Page images and extracted text
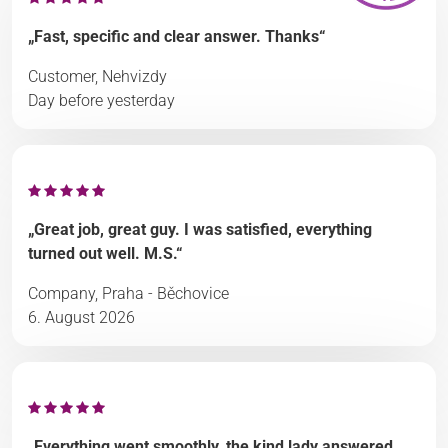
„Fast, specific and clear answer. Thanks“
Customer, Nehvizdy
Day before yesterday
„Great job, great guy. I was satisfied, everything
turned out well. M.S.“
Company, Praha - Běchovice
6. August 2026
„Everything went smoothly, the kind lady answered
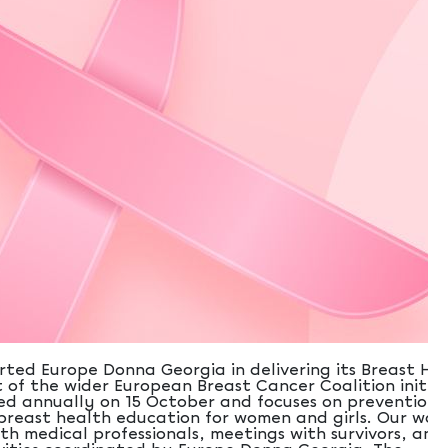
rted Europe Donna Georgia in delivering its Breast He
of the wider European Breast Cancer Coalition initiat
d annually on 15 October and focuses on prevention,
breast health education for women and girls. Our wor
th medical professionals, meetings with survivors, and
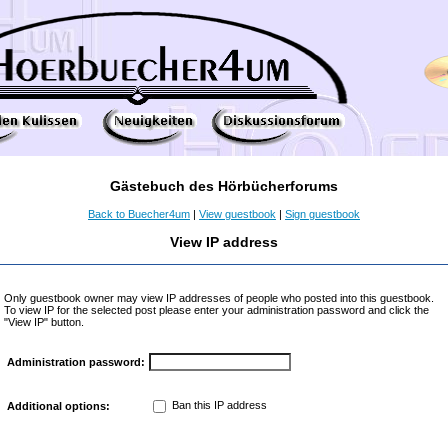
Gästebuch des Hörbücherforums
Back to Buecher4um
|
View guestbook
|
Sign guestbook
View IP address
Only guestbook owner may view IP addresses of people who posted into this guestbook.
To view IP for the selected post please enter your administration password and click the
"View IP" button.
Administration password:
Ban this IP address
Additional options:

- _The task_: Every entry is to be reproduced word for word, and no image is carried over.

- _Solution_:
„Fast, specific and clear answer. Thanks“
Customer, Nehvizdy
Day before yesterday
„Great job, great guy. I was satisfied, everything
turned out well. M.S.“
Company, Praha - Běchovice
6. August 2026
„Everything went smoothly, the kind lady answered
rted Europe Donna Georgia in delivering its Breast He
of the wider European Breast Cancer Coalition initiat
d annually on 15 October and focuses on prevention,
breast health education for women and girls. Our wor
th medical professionals, meetings with survivors, and
Gästebuch des Hörbücherforums
Back to Buecher4um
|
View guestbook
|
Sign guestbook
View IP address
Only guestbook owner may view IP addresses of people who posted into this guestbook.
To view IP for the selected post please enter your administration password and click the
"View IP" button.
Administration password:
Ban this IP address
Additional options:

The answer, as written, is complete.